## Stored entries

BEGIN

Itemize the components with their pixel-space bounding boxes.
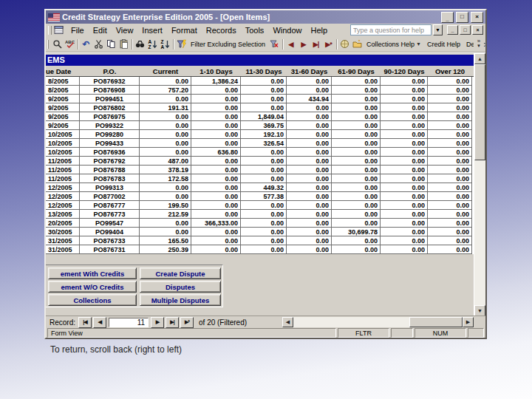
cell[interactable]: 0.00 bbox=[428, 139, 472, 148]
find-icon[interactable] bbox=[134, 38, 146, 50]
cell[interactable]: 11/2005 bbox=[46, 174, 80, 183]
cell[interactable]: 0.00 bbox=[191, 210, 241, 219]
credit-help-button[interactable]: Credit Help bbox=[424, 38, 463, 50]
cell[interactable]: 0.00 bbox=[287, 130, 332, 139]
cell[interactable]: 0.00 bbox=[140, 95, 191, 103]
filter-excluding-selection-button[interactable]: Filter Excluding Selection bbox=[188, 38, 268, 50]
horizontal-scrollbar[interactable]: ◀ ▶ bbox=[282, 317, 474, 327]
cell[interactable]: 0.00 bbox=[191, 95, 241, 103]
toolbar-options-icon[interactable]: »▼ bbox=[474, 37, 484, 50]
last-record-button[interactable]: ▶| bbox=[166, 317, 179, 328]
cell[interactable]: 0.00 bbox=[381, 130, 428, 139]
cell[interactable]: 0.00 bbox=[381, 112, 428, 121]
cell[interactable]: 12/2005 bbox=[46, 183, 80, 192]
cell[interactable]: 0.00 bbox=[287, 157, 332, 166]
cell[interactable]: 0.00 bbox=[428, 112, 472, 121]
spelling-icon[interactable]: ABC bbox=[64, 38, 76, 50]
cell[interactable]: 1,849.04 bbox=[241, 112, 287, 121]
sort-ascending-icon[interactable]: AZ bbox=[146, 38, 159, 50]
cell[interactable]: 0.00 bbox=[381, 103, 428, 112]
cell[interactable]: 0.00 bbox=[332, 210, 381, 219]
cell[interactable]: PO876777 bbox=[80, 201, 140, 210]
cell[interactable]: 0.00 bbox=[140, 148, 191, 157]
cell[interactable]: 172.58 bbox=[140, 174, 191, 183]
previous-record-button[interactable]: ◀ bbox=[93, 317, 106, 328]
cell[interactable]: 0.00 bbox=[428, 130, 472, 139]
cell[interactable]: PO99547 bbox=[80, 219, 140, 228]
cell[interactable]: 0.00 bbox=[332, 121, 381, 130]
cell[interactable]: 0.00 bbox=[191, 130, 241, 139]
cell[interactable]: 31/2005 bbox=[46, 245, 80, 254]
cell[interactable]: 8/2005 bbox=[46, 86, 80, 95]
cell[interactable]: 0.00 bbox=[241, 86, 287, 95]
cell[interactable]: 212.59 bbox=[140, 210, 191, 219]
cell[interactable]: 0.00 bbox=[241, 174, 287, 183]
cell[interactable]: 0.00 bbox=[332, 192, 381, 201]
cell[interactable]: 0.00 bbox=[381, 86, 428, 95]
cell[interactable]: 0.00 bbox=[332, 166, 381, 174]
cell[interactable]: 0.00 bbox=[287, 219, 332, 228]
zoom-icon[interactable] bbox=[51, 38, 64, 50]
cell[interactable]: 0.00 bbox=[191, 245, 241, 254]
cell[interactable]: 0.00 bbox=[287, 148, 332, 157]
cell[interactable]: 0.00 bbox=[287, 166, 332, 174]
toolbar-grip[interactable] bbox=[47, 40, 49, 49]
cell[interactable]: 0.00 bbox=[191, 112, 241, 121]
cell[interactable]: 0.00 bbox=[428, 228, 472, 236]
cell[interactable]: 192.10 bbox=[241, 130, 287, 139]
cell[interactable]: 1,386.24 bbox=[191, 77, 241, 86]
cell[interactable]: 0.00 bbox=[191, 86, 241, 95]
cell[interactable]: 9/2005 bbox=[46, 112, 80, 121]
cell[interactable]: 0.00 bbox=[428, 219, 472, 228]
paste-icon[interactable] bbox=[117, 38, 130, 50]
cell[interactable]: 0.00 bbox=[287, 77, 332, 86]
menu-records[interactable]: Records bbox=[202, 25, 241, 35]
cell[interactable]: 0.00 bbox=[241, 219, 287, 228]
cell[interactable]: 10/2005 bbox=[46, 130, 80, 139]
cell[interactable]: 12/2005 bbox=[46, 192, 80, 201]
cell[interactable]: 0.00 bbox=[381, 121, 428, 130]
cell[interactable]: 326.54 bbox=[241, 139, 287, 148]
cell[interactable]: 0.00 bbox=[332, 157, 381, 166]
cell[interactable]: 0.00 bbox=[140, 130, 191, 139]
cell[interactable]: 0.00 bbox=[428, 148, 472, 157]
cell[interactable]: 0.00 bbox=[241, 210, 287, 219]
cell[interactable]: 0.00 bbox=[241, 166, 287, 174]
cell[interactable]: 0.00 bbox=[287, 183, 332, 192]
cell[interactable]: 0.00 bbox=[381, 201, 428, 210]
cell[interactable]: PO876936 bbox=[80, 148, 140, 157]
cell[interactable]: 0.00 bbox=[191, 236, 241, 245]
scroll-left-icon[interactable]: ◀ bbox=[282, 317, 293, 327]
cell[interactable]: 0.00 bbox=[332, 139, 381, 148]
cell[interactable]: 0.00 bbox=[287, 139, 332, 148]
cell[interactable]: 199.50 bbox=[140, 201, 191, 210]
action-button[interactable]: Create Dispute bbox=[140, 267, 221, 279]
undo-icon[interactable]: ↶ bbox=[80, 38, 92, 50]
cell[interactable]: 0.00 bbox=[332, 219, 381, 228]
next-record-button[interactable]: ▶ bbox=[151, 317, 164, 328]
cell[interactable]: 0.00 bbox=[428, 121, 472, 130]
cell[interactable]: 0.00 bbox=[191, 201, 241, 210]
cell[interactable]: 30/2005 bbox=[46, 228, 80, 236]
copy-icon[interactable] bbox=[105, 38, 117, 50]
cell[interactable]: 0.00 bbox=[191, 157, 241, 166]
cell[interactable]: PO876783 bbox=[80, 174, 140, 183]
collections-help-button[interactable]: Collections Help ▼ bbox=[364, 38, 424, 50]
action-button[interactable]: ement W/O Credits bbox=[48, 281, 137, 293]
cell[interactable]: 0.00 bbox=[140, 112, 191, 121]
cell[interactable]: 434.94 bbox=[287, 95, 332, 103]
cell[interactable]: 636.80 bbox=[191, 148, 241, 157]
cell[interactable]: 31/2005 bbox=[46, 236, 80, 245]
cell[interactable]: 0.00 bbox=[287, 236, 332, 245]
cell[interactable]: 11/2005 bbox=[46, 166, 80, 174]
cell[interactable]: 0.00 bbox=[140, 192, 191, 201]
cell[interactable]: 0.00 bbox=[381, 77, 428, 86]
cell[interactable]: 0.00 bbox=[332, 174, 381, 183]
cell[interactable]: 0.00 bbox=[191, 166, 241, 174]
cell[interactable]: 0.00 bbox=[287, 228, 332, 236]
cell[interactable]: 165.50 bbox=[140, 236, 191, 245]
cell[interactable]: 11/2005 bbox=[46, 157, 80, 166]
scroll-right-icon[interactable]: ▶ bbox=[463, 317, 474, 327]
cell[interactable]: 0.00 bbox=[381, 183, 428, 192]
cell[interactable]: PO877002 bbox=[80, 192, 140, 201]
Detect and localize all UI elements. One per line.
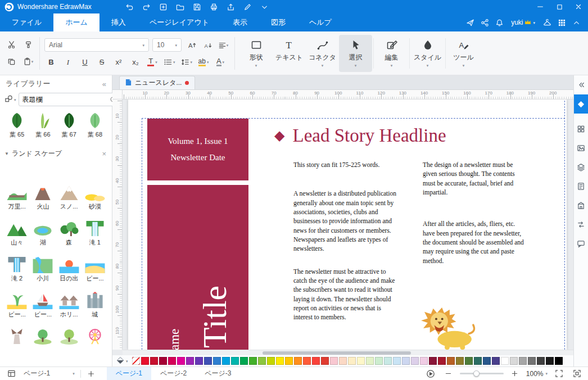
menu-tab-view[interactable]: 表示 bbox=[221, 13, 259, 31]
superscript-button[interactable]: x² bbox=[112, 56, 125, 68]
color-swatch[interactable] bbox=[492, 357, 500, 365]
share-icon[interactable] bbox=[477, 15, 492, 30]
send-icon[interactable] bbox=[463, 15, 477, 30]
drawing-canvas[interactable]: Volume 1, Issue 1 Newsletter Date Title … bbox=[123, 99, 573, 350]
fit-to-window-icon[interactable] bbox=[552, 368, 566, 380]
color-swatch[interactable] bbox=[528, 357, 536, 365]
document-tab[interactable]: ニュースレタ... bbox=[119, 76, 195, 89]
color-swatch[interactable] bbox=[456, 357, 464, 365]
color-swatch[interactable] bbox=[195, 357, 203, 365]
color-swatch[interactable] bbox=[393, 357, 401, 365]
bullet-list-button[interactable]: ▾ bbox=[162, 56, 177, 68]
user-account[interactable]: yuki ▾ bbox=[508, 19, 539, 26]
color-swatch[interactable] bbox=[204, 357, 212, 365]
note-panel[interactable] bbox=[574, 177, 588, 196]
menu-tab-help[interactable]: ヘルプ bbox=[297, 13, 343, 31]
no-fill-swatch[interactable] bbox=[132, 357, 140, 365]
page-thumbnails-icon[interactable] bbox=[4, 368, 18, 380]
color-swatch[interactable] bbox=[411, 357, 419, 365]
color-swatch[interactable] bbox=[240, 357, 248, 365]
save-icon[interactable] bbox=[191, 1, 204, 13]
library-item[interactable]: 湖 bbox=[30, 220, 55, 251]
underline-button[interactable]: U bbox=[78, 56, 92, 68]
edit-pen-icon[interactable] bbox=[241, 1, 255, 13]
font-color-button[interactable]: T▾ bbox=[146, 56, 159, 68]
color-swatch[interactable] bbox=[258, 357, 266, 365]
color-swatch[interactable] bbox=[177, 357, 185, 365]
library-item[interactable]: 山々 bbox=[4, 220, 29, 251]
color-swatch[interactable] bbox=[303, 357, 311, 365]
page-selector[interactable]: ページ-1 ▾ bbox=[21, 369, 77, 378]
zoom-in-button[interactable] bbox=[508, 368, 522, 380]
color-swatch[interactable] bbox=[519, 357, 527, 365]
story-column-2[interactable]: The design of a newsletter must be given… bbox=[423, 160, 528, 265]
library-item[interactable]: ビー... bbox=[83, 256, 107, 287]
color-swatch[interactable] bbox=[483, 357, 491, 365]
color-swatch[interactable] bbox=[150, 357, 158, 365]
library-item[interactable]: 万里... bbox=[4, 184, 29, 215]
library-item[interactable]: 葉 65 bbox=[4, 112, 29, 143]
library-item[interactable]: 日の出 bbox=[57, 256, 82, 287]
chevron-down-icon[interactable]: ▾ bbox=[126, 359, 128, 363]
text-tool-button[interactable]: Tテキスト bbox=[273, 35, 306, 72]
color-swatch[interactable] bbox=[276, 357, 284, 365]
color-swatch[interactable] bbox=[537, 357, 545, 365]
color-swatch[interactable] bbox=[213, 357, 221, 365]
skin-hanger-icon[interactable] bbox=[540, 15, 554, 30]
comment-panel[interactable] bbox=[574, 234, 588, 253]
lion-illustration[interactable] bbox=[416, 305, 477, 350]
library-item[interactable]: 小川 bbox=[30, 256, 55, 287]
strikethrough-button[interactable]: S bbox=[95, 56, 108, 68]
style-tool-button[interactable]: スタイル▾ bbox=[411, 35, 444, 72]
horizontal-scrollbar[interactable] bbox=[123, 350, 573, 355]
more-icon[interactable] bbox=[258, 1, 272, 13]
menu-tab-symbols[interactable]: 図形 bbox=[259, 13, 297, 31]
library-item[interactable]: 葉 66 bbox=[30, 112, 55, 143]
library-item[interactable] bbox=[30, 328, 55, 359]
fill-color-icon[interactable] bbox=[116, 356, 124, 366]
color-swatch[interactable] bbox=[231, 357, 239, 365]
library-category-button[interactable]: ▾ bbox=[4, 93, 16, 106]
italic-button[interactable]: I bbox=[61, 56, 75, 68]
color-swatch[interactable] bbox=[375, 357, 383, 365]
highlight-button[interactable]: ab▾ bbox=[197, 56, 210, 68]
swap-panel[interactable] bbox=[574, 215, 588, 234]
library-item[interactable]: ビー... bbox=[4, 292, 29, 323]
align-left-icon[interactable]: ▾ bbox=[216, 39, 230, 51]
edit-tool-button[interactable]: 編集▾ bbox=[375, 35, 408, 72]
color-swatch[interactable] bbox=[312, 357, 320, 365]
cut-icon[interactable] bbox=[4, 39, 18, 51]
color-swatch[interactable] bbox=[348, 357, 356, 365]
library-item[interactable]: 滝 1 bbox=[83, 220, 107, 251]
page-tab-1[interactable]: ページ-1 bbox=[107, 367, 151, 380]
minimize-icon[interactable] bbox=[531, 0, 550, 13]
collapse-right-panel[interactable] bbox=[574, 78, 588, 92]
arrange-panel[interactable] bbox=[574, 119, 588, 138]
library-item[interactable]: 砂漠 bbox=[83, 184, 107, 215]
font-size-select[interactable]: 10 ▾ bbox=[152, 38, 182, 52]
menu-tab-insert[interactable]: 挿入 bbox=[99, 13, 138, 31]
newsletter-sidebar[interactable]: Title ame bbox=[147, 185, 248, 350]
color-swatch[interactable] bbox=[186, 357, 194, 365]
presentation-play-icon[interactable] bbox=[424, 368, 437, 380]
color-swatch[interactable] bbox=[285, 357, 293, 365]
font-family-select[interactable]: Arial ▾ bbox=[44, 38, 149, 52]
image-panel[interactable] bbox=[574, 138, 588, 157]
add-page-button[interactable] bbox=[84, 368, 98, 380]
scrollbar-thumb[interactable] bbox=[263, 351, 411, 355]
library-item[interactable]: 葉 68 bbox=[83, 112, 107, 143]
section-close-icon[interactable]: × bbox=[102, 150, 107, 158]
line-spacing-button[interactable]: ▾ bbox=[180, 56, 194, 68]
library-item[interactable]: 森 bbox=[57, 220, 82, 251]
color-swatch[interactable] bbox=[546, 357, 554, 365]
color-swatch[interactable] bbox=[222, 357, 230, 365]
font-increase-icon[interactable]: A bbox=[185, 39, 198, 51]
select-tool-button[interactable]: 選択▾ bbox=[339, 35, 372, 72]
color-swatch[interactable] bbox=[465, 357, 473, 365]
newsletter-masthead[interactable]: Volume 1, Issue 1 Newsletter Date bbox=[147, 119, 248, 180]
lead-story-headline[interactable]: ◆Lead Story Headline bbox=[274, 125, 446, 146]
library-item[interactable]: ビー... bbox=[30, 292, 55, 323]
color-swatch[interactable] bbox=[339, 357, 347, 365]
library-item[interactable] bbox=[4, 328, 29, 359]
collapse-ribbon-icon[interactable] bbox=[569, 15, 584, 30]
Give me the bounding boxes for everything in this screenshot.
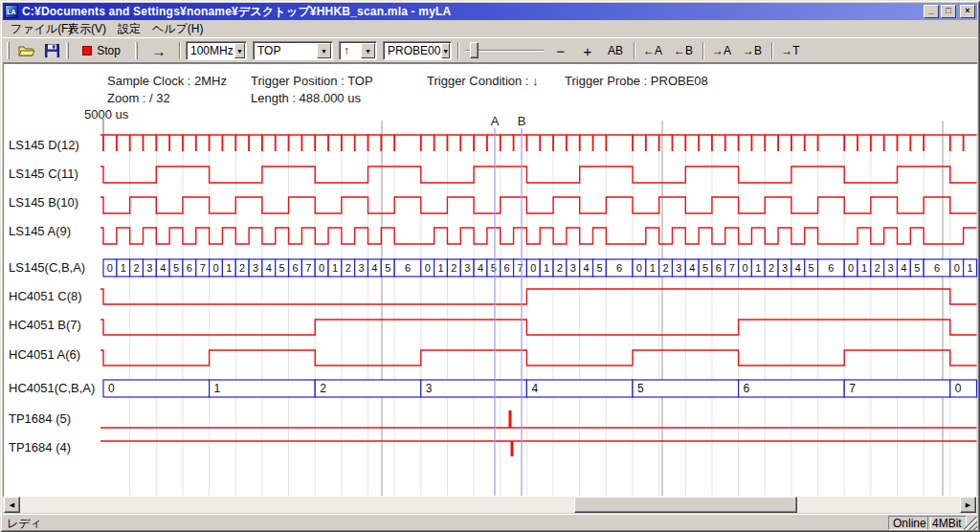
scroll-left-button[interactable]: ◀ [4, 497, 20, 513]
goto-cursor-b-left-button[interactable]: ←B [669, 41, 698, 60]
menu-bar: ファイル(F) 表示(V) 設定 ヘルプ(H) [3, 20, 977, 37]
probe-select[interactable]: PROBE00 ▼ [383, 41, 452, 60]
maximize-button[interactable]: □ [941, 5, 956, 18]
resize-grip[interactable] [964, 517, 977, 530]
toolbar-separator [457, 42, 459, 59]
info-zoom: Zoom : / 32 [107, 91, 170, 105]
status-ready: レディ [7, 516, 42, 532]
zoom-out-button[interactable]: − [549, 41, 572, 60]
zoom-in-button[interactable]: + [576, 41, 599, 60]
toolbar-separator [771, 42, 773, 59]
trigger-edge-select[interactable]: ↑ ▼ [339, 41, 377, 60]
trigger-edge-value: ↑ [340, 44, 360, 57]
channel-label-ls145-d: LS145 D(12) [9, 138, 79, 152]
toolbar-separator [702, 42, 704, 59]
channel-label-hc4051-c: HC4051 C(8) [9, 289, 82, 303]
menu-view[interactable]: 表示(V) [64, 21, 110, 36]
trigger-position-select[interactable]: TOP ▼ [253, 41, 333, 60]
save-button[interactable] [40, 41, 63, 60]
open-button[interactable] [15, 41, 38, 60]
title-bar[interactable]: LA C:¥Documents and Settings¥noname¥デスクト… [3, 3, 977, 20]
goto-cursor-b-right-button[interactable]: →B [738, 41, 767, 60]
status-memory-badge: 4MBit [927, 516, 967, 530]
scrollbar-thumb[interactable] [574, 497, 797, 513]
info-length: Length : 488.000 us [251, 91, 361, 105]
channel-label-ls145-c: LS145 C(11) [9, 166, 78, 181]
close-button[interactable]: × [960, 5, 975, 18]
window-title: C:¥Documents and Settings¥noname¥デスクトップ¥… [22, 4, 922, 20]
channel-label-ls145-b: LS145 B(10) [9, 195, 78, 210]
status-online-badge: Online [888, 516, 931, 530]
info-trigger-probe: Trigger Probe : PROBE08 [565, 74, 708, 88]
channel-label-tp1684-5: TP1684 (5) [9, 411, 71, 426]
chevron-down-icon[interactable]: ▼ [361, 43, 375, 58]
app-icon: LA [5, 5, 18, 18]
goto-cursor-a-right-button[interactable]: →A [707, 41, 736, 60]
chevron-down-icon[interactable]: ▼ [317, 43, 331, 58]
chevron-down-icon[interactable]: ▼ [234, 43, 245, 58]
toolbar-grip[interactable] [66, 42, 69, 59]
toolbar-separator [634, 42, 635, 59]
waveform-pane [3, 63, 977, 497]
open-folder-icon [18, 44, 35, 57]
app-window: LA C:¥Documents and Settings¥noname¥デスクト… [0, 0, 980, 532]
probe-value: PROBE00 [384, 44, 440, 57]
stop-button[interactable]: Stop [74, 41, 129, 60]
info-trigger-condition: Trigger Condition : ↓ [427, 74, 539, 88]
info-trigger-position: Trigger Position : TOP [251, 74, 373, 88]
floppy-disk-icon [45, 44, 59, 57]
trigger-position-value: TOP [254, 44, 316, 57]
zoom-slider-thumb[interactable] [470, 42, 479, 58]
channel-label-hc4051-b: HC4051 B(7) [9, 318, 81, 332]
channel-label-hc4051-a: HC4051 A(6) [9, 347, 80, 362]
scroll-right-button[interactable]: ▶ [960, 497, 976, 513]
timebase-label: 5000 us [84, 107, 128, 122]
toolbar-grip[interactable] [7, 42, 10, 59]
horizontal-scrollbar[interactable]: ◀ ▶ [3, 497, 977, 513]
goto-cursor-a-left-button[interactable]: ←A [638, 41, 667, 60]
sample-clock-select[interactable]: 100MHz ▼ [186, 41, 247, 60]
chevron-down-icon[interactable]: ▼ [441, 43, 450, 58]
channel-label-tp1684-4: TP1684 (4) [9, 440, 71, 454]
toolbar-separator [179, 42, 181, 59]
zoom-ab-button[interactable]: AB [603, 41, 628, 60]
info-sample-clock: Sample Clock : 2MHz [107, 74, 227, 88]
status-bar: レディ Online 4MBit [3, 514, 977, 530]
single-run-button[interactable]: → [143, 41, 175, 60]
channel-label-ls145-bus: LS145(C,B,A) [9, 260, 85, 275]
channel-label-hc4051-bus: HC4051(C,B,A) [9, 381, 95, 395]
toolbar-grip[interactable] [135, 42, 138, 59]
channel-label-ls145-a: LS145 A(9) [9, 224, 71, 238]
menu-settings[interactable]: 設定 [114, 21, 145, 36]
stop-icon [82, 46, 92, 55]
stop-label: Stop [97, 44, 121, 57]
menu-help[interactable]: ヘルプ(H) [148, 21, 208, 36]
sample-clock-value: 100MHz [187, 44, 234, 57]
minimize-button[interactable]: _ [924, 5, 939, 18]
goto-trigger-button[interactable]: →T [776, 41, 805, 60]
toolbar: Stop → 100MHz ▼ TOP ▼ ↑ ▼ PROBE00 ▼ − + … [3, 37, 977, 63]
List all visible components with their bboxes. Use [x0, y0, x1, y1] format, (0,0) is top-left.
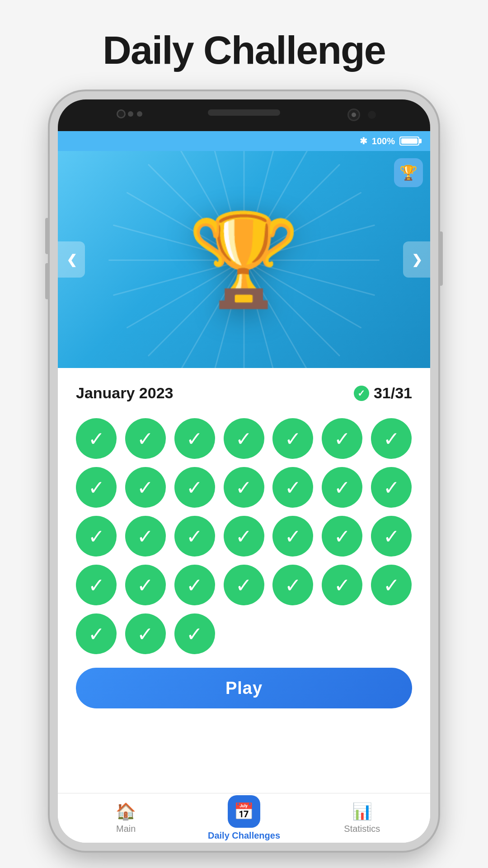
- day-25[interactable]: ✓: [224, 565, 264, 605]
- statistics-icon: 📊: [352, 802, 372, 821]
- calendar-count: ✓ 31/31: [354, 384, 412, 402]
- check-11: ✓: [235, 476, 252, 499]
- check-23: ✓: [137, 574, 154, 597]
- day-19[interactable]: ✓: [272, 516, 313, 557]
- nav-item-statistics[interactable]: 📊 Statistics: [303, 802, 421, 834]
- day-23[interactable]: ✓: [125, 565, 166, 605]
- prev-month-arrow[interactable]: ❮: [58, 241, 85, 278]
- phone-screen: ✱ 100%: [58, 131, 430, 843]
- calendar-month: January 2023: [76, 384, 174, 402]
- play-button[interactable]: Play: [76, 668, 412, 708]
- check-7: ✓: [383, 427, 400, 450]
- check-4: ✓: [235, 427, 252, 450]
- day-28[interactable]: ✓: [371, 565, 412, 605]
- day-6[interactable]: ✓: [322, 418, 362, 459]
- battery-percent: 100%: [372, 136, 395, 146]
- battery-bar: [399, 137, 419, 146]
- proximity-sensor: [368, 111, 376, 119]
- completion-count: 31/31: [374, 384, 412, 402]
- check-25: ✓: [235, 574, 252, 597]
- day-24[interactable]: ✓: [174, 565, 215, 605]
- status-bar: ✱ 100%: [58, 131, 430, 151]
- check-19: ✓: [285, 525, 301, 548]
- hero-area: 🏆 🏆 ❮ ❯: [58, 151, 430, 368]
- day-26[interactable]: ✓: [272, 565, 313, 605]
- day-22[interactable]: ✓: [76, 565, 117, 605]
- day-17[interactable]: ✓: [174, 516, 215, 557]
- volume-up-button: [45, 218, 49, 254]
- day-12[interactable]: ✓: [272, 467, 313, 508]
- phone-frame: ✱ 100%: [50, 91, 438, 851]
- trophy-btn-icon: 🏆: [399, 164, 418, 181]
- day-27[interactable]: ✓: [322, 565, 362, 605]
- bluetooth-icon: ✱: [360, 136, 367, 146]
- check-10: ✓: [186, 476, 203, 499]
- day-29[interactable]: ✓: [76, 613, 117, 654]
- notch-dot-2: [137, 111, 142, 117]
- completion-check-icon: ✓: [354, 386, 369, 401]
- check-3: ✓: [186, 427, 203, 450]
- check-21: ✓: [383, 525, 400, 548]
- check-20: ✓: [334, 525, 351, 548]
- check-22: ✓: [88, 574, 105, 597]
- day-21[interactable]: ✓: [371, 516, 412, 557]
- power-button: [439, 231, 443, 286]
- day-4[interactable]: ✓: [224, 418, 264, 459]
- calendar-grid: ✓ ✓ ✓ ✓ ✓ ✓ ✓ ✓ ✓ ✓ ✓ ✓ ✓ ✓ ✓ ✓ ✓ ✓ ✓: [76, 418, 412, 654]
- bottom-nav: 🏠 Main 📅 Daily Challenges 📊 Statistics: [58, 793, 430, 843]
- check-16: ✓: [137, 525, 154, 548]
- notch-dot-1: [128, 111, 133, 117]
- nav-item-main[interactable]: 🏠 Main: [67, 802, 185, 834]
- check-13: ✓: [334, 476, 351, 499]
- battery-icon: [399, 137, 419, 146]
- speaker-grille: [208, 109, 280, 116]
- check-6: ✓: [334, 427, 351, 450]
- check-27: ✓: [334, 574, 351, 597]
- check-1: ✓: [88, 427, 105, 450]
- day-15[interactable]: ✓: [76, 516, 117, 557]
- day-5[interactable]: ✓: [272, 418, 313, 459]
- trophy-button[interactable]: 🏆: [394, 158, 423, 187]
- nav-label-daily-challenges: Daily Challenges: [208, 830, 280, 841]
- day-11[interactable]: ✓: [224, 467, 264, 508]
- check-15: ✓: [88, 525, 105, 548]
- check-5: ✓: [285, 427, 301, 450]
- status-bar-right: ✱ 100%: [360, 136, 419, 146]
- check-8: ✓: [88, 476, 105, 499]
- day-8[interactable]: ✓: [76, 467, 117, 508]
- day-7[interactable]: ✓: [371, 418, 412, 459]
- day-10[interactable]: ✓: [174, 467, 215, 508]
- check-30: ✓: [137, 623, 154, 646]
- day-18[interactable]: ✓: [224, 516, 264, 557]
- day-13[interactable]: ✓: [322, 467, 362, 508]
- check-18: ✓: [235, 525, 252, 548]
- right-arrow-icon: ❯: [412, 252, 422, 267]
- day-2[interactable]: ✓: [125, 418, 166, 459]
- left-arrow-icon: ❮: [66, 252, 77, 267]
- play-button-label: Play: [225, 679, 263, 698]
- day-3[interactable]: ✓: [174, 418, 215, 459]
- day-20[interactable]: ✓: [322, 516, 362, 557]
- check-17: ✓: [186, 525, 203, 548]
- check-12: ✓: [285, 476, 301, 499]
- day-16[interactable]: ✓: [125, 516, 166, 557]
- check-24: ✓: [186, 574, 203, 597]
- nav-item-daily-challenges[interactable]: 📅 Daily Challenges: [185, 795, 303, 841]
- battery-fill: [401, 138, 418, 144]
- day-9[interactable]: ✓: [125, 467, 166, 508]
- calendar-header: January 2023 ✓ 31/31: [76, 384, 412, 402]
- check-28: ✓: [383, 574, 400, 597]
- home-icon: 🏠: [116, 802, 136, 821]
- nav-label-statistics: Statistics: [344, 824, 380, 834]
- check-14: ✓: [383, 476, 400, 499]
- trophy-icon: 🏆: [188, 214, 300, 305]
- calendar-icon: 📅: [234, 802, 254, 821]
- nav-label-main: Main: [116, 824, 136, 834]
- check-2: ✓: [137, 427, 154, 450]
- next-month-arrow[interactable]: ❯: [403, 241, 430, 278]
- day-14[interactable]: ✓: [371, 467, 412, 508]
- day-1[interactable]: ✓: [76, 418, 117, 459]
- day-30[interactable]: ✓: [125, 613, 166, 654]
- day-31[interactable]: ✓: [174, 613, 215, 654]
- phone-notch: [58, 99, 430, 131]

END

Filter the entries and copy each line with "components".

## Solution to the exercise
Itemize the components with their pixel-space bounding boxes.
List all visible components with their bboxes. Use [x0, y0, x1, y1] format, (0,0) is top-left.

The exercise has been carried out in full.